Target-date funds’ growth and popularity are largely due to their role as the default investment option in most DC plans, as the benefits of target-date funds address many of the issues that face DC plan participants. “Pre-retirees and retirees both are developing a greater awareness of longevity,” says Latham. Pre-retirees need to manage the planning process—how best to save, build wealth, and decide what will be enough to retire on—while retirees must focus on how to generate income. “Both groups wonder if their lives will outlast their money,” she says.
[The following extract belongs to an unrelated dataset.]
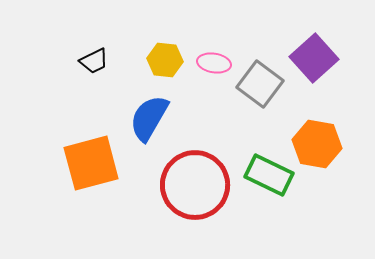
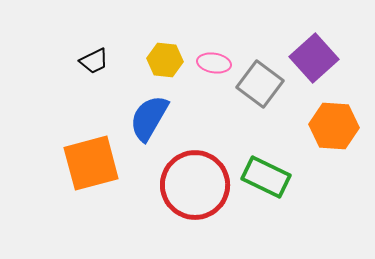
orange hexagon: moved 17 px right, 18 px up; rotated 6 degrees counterclockwise
green rectangle: moved 3 px left, 2 px down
Auto-enrollment and default options aside, target-date funds present a strong value proposition. “Participants value the broad diversification, automatic rebalancing, and programmed de-risking elements,” says Ireland. Furthermore, fees have come down quite a bit across target-date funds as they become a larger percentage of plan assets. “A big portion of the inflows can be attributed to the fact that target-date strategies are deemed to be the optimal solution for the majority of DC investors, which is why they’re typically the default,” he says.

Indeed, target-date funds provide plan participants with access to a sophisticated, diversified product for a single fee. Beyond fees, there is also a cost associated with a participant’s time. “BlackRock is very much aware of the fact that the more time an investor spends worrying about asset allocation, rebalancing, and other complex portfolio management problems, the less time that investor has to be a mother, a father, a sibling, or a friend,” says Nefouse.

With the race to the bottom with respect to fees over the last decade or so, especially among passive funds, looking primarily at fees is the wrong way to select a target-date fund provider. Such decisions are better made on a holistic basis that considers many factors, as retirement outcomes are fundamentally determined by all the elements of product design. “The performance of a well-designed target-date fund that captures more upside, avoids more downside, and delivers the risk-return ratio that it seeks to achieve will, in the end, be a greater deciding factor,” Nefouse says.